In 2022, the National Library of Qatar will open the region’s first acid disposal facility. Books or journals published after the 1850s are more problematic than older manuscripts because the material or wood pulp used is more acidic.

“This acidification plant is a system that uses a substance called magnesium oxide suspended in solution”, explains Farid Al-Shishani. “What makes this system special is its ability to process large quantities, so it doesn’t just process one or ten. Items, you can process up to 50 items per day.

“After processing, we put them in dryers that recover all the liquid that was used and that remains in the material; We feed it back into the system, then we process the material one way or another – this method cuts costs. and respects the environment.”

Combating the smuggling of heritage documents

PAC’s accounting mission goes beyond preservation. Trafficking in historical documents and other archives has increased in the Middle East and North Africa region due to conflicts and unrest in some countries. However, books and literature are less protected under national law than other works of art. This is why PAC training courses are based on trafficking and extortion law.

“We funded a trip for Yemeni experts to come here for training, meet international police and customs experts, who may not be able to easily travel to Yemen at the moment, and explain the procedures, legal framework and recovery processes. . Stefan Ebert, National Library of Qatar.

“Here we have developed, together with other IT departments from the Qatar Foundation, a service that automatically monitors social networks 24 hours a day, in order to try to identify posts that may be related to traffic: every morning, our specialists receive lists of publications and see if it’s a legitimate sale, which may be related to traffic compared to the library’s databases.
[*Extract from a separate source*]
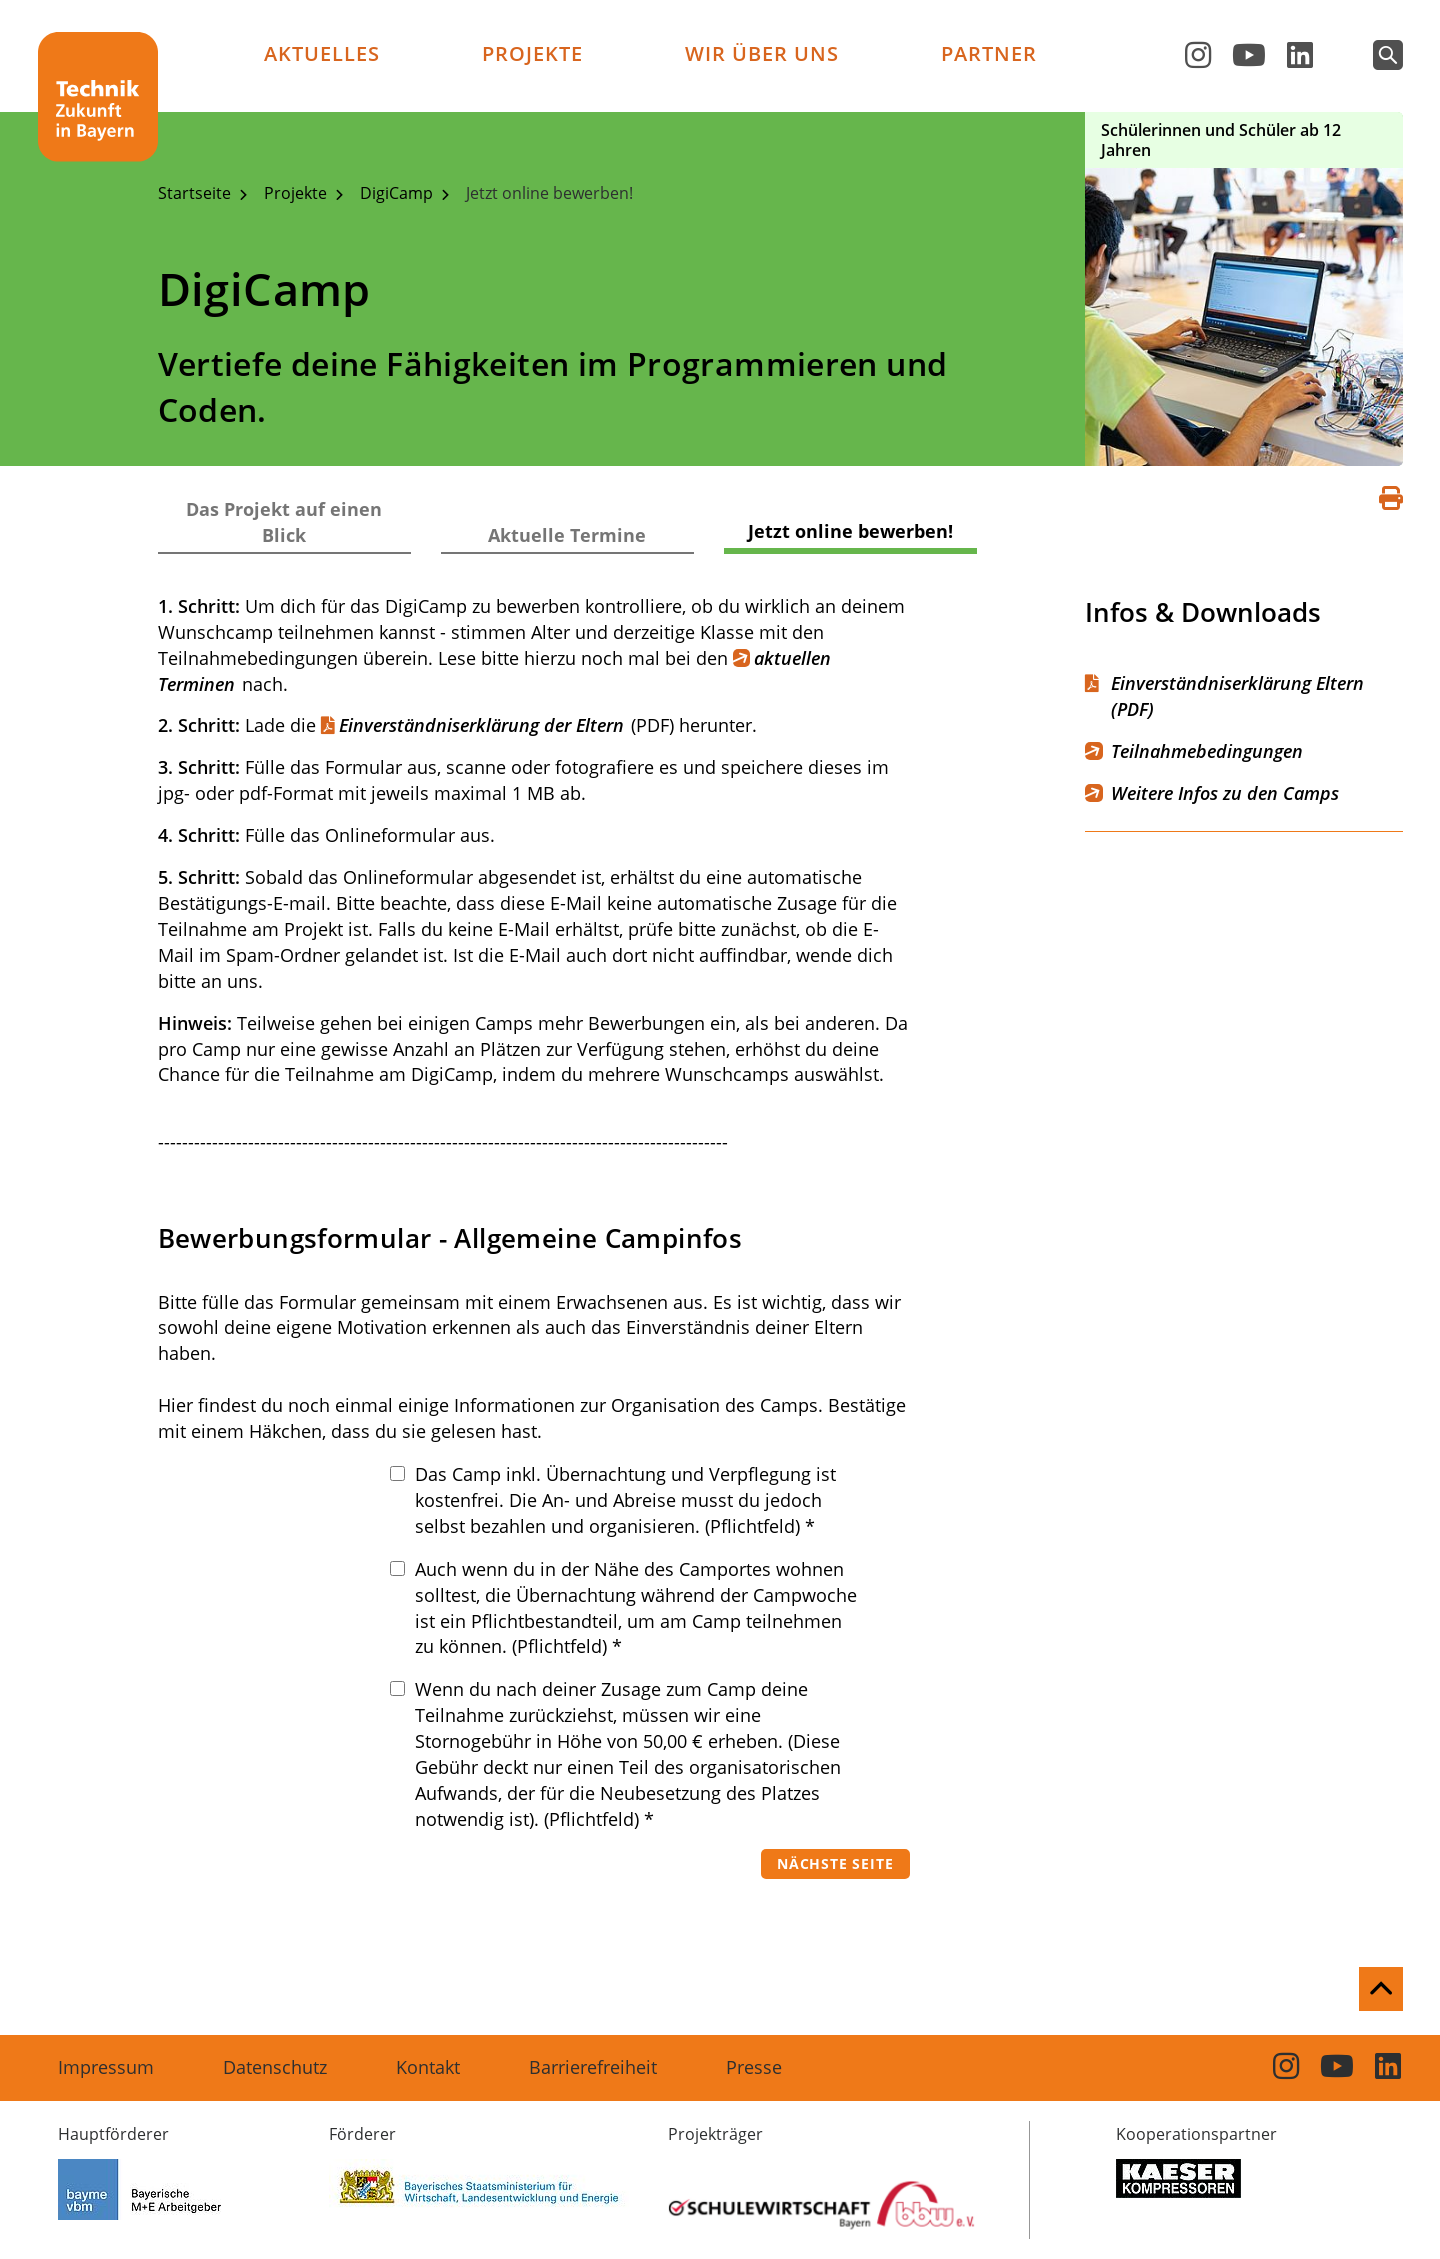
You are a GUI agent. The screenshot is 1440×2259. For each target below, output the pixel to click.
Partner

Criminals are finding more and more ingenious ways to get around using the latest technology. “Manuscripts are relatively small compared to artifacts, so they are easier to transmit, smuggle and then resell in European markets,” says Stefan Ebert.

It adds: “For three years, we have developed a program specifically to combat the smuggling of Islamic manuscripts in cooperation with Interpol, International Customs and other experts.” “We have a team that monitors auctions but also sales on social media because there is a significant development where people are transacting more and more on the dark web and social media today; it is less easy for the police to control. “So we are monitoring all these activities.” “It’s hard work, but it’s very important to keep the memory of the Islamic world alive,” she emphasizes.

Whether through advanced technology to protect the library’s holdings or through structured training to prevent manuscript trafficking, PAC, like the entire National Library of Qatar, is stepping up efforts to preserve the region’s precious heritage.